ISO 28001:2018

General

ISO 28000:2007 is an international standard, developed by International Organization for Standardization (ISO) in response to the need of world business community to promote the security of cargo, transport means and transportation facilities from terrorist threats, smuggling, and embezzlement. The main objective of ISO 28000:2007 is to improve transport security and align the requirements for security management system (SMS). ISO 28000 family of international standards include ISO 28000:2007, Specification for security management systems for the supply chain; ISO 28001:2007, Security management systems for the supply chain, Best practices for implementing supply chain security, assessments and plans, Requirements and guidance; ISO 28003:2007, Security management systems for the supply chain. Requirements for bodies providing audit and certification of supply chain security management systems; ISO 28004:2007, Security management systems for the supply chain. Guidelines for the implementation of ISO 28000. ISO 28000 is deemed to be the main document of the mentioned series of standards.

Who is this standard for?

International standard ISO 28000 is applicable to all organizations, regardless of their size and kind of activity, which are somehow involved in a supply chain and strive to implement security management system (SMS) to ensure an appropriate level of supply chain (or its part) security.
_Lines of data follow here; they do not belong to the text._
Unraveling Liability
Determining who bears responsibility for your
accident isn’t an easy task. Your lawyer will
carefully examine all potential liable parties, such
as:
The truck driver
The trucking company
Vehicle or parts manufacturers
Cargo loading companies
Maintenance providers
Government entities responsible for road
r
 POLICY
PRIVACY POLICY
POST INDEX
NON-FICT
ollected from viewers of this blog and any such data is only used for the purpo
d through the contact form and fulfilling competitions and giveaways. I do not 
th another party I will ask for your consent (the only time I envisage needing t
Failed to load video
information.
Such organizations can include:

1. product manufacturers, independently conducting full or partial delivery of products;
2. importers;
3. exporters;
4. customs brokers;
5. shipping brokers;
6. transport operators (auto, railway, aero, marine, river);
7. container terminal operators;
8. airports, maritime and river port, railway station;
9. warehouse complexes;
10. shipping agents;
11. distributors

The benefits of implementation and certification

Implementation and certification of supply chain security management system allows the Organization to gain confidence that its supply chain (or part of the supply chain, controlled by the Organization) operates in safe conditions; and demonstrate evidence of attained security level to all stakeholders, including potential clients of the Organization.

Benefits, obtained by organizations with management systems compliant with the requirements of ISO 28000:2007 international standard:

• reduction in the number of security incidents, extent of damage, caused by security incidents, embezzlement and smuggling on transport;
• efficient monitoring and risk management in respect of security hazards, applicable to the kind of activity of the Organization;
• promotion of the image of a reliable partner and the Organization’s reputation on the market of provided products/ rendered services;
• optimization of costs for maintenance of appropriate level of supply chain (or its part) security by means of systematic use of the Organization’s internal resources, allocated for provision of security;
• alleviation of obtaining by the Organization the status of conformity to the requirements of programs on security of national customs organizations (e.g. status of European Approved Economic Operator (AEO) or partnership on the program S-TRAT);
• opportunity to develop integrated management system trough exceptionally high level of ISO 28000 alignment with ISO 9001 and ISO 14001 standards;
• more efficient cooperation between the Organization and stakeholders regarding security and their awareness, including activity in choosing contractor/supplier by the Organization.

Certification of the Organization for compliance with the requirements of ISO 28000:2007 is agreed with the actions of governmental authorities of the Russian Federation, focused on implementation of provisions of the Federal law № 16 “On transport security”, the objective of which is to ensure security of transportation facilities and transport means.